● Exercise directions
Nothing but an exact copy of the data should be output.

•••••

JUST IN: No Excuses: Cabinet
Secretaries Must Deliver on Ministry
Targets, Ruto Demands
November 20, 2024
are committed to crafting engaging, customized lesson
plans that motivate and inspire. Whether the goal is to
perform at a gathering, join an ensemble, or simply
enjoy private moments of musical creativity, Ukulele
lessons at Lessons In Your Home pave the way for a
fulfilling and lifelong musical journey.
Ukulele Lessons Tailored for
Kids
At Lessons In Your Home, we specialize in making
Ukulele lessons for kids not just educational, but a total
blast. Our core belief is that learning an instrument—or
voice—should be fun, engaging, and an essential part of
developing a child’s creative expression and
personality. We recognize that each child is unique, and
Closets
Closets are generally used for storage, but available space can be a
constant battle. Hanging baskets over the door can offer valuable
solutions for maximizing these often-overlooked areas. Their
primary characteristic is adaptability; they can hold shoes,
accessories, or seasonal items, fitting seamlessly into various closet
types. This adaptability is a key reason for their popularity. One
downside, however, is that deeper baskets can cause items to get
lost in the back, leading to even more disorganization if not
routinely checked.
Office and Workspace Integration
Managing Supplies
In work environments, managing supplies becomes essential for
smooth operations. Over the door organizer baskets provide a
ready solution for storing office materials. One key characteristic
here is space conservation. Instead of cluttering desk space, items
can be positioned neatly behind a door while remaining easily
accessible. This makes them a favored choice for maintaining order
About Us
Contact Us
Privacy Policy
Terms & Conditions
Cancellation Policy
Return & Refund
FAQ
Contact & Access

•••••

● Answer space
JUST IN: No Excuses: Cabinet
Secretaries Must Deliver on Ministry
Targets, Ruto Demands
November 20, 2024
are committed to crafting engaging, customized lesson
plans that motivate and inspire. Whether the goal is to
perform at a gathering, join an ensemble, or simply
enjoy private moments of musical creativity, Ukulele
lessons at Lessons In Your Home pave the way for a
fulfilling and lifelong musical journey.
Ukulele Lessons Tailored for
Kids
At Lessons In Your Home, we specialize in making
Ukulele lessons for kids not just educational, but a total
blast. Our core belief is that learning an instrument—or
voice—should be fun, engaging, and an essential part of
developing a child’s creative expression and
personality. We recognize that each child is unique, and
Closets
Closets are generally used for storage, but available space can be a
constant battle. Hanging baskets over the door can offer valuable
solutions for maximizing these often-overlooked areas. Their
primary characteristic is adaptability; they can hold shoes,
accessories, or seasonal items, fitting seamlessly into various closet
types. This adaptability is a key reason for their popularity. One
downside, however, is that deeper baskets can cause items to get
lost in the back, leading to even more disorganization if not
routinely checked.
Office and Workspace Integration
Managing Supplies
In work environments, managing supplies becomes essential for
smooth operations. Over the door organizer baskets provide a
ready solution for storing office materials. One key characteristic
here is space conservation. Instead of cluttering desk space, items
can be positioned neatly behind a door while remaining easily
accessible. This makes them a favored choice for maintaining order
About Us
Contact Us
Privacy Policy
Terms & Conditions
Cancellation Policy
Return & Refund
FAQ
Contact & Access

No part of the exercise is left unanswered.